Flock didnt last too long after that point, as it exited via acquisition by Zynga. Meanwhile Rockmelt powered on for the next 5 years assuming the mantle of the "Social Desktop web browser). To be honest, Rockmelt took some of the learnings discovered at Flock and applied them. They pushed the envelope further then Flock ever got a chance too. Nevertheless it was not enough to carve out a beachhead against the chrome powerhouse (which just recently broke through to over 50% marketshare of desktop web browsers). 

I salute the Rockmelt team for fighting the good fight, and sticking to their guns until the 11th hour. Now their Desktop social web browser is joining Flock in the deadpool .

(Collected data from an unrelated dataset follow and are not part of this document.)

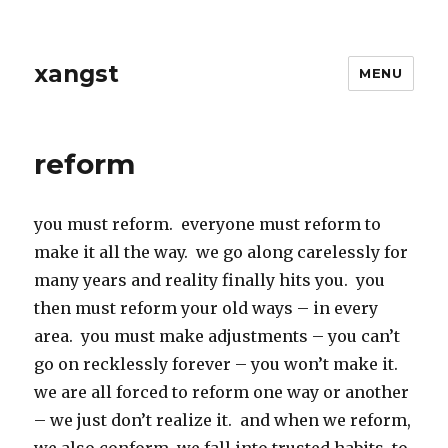
xangst
MENU
reform
you must reform. everyone must reform to
make it all the way. we go along carelessly for
many years and reality finally hits you. you
then must reform your old ways – in every
area. you must make adjustments – you can’t
go on recklessly forever – you won’t make it.
we are all forced to reform one way or another
– we just don’t realize it. and when we reform,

The silver lining is that Rockmelt is not completely dead. In reality they launched an iPhone and iPad browser 3-4 months ago. Their new iOS apps were 65% news reader and 35% web browser. But having said that if you wanted to you could go to a URL or search google through the Rockmelt iOS app pretty easily. There is a pretty good browser core hidden underneath a social reader layer. Apparently, these apps have gotten hundreds of thousands of users that are "highly" engaged. This pivot is getting new wind today, as Rockmelt announced that Rockmelt.com will bring a web version of the social reader experience so that it is more widely accessible.